■ What the task asks
Repeat exactly the lines beginning at the one that contains "Detect every instance" and running to the end of the material. Omit the pictures.

Segment Start: The data

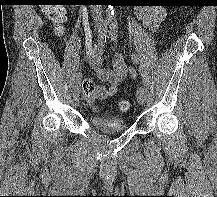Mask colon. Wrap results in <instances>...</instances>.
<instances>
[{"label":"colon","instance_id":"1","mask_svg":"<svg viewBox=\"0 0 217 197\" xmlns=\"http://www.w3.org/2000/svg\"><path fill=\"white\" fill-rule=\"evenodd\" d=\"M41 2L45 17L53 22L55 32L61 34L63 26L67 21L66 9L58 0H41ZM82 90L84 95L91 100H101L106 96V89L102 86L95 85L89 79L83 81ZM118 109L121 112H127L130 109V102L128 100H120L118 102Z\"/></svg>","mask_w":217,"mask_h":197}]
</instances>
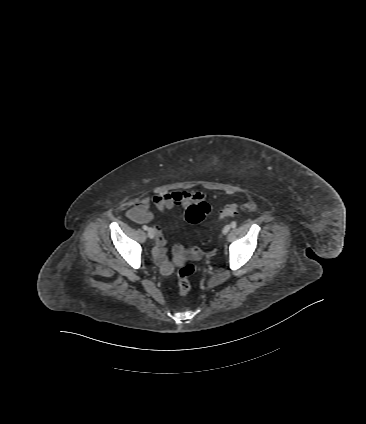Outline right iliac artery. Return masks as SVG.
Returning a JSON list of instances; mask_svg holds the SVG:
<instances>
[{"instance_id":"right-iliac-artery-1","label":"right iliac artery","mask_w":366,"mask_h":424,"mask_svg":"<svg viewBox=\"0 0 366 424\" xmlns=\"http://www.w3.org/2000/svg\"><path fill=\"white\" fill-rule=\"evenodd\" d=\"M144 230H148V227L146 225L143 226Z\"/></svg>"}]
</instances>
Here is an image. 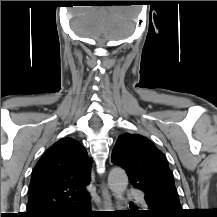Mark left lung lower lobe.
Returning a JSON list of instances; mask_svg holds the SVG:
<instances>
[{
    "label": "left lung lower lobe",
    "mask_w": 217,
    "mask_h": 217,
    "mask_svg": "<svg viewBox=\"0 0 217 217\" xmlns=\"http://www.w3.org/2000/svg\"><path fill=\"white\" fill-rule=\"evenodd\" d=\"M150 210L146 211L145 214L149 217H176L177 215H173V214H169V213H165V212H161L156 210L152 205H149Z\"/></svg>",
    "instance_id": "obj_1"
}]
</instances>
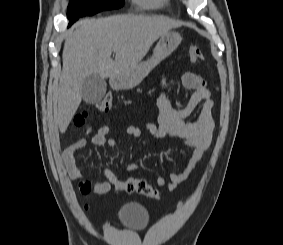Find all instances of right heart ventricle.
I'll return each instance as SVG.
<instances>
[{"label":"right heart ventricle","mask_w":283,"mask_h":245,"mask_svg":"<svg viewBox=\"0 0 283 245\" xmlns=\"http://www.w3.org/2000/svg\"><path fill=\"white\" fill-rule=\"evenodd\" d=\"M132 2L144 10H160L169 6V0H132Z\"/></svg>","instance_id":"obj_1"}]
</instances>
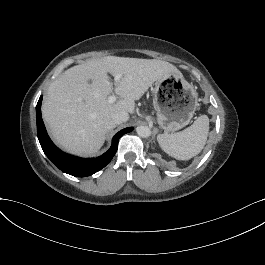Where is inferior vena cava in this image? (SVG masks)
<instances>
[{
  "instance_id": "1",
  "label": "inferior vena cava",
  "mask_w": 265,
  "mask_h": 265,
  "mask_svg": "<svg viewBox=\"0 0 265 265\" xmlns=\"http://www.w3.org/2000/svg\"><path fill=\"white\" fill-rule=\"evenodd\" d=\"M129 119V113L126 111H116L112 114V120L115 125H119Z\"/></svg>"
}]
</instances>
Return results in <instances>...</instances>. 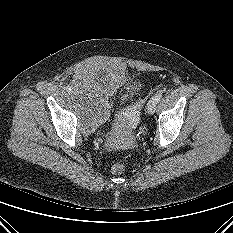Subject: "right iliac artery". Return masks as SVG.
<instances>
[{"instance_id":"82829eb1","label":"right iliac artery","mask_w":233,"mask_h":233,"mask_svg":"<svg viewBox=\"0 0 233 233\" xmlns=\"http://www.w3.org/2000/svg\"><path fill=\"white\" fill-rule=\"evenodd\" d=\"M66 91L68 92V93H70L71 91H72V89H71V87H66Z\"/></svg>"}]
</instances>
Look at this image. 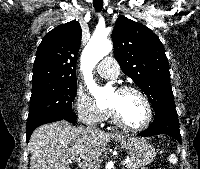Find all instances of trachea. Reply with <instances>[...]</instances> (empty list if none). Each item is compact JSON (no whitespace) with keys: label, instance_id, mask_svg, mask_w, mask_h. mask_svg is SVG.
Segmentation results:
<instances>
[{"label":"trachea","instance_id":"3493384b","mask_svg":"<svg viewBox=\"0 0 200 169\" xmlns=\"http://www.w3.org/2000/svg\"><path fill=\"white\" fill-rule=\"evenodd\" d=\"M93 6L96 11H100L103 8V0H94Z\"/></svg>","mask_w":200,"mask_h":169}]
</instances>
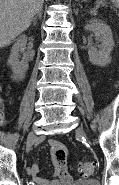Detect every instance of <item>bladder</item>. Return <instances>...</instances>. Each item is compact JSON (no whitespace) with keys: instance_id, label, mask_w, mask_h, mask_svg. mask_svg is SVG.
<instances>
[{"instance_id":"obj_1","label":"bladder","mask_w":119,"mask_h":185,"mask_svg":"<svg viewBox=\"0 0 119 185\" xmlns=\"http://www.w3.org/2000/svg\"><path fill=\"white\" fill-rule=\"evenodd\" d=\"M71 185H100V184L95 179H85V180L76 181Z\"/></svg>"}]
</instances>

Segment End: The data

■ Written reply
Detect every instance of <item>bladder</item>. Return <instances>...</instances>. Each item is compact JSON (no whitespace) with keys: instance_id, label, mask_w, mask_h, mask_svg. mask_svg is SVG.
<instances>
[{"instance_id":"obj_1","label":"bladder","mask_w":119,"mask_h":185,"mask_svg":"<svg viewBox=\"0 0 119 185\" xmlns=\"http://www.w3.org/2000/svg\"><path fill=\"white\" fill-rule=\"evenodd\" d=\"M71 185H100V184L95 179H85V180L76 181Z\"/></svg>"}]
</instances>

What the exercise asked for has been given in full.